WHAT IS EXPECTED -
From the first line of the data below through the line bearing "learn how to manage and understand your", reproduce each line exactly; do not include pictures.

START GIVEN DATA

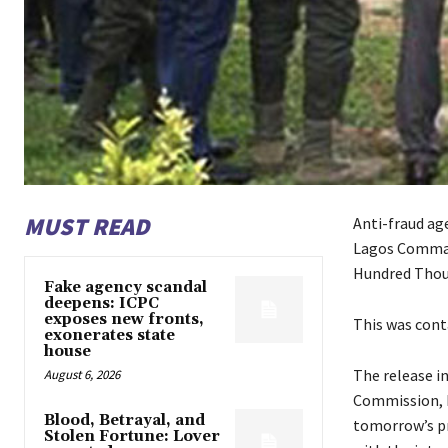
MUST READ
Anti-fraud ag
Lagos Command
Hundred Thous
Fake agency scandal
deepens: ICPC
exposes new fronts,
This was conta
exonerates state
house
The release i
August 6, 2026
Commission, E
Blood, Betrayal, and
tomorrow’s pr
Stolen Fortune: Lover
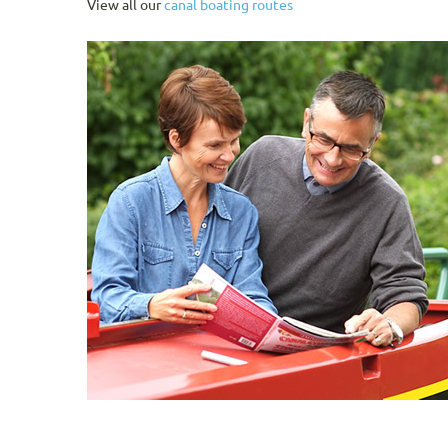
View all our
canal boating routes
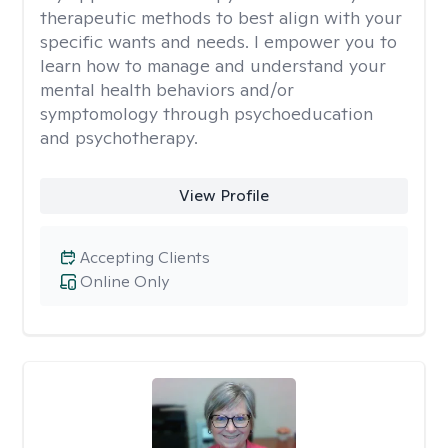
therapeutic methods to best align with your
specific wants and needs. I empower you to
learn how to manage and understand your
mental health behaviors and/or
symptomology through psychoeducation
and psychotherapy.
View Profile
Accepting Clients
Online Only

END GIVEN DATA

RESPONSE -
MUST READ
Anti-fraud ag
Lagos Command
Hundred Thous
Fake agency scandal
deepens: ICPC
exposes new fronts,
This was conta
exonerates state
house
The release i
August 6, 2026
Commission, E
Blood, Betrayal, and
tomorrow’s pr
Stolen Fortune: Lover
View all our
canal boating routes
therapeutic methods to best align with your
specific wants and needs. I empower you to
learn how to manage and understand your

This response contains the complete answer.